Many emerging market stocks, especially Asian equities, performed exceedingly well in 2020. Centralized or more organized response to the pandemic, when compared to developed nations, is one of the main reasons for such performance results. We continue to believe that those parts of the world will generate significant returns in the future. As part of our disciplined approach, we are planning to gradually reduce the allocation to emerging market stocks in some of our managed portfolios. Some of the proceeds will be reinvested in European equities.
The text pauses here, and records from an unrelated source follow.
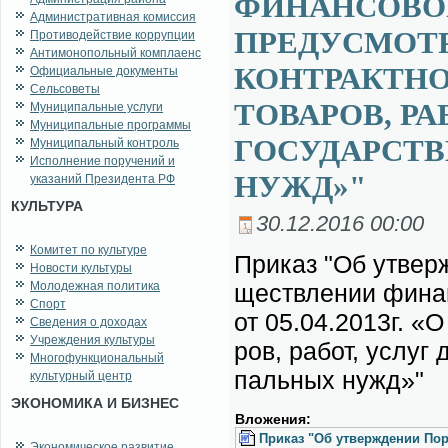
ФИНАНСОВО
Административная комиссия
ПРЕДУСМОТРЕН
Противодействие коррупции
Антимонопольный комплаенс
КОНТРАКТНО
Официальные документы
Сельсоветы
ТОВАРОВ, Р
Муниципальные услуги
Муниципальные программы
ГОСУДАРСТ
Муниципальный контроль
Исполнение поручений и
НУЖД»"
указаний Президента РФ
КУЛЬТУРА
30.12.2016 00:00
Комитет по культуре
При­каз "Об утвер­ж
Новости культуры
Молодежная политика
ществ­ле­нии финан­
Спорт
от 05.04.2013г. «О к
Сведения о доходах
Учреждения культуры
ров, ра­бот, услуг д
Многофункциональный
паль­ных нужд»"
культурный центр
ЭКОНОМИКА И БИЗНЕС
Вло­же­ния:
При­каз "Об утвер­жде­нии По­р
Экономическое развитие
Economies of many European countries tend to focus on more cyclical industries such as banking, manufacturing, and tourism and, as a result, tend to be more value-oriented and benefit from the same factors we described earlier.
Given the recent strong performance of more aggressive asset classes such as mid-and small-cap stocks, we already rebalanced most of our managed portfolios in January and February of this year. We strongly believe that these asset classes need to be managed and adjusted more frequently than more mature large-cap equities. Their performance tends to be move volatile and rarely lasts for extended periods of time. We will continue to maintain the allocations to these equities in our managed portfolios, but want to be more proactive when we see significant increases (or decreases) in their prices.
Thank you and stay safe and healthy!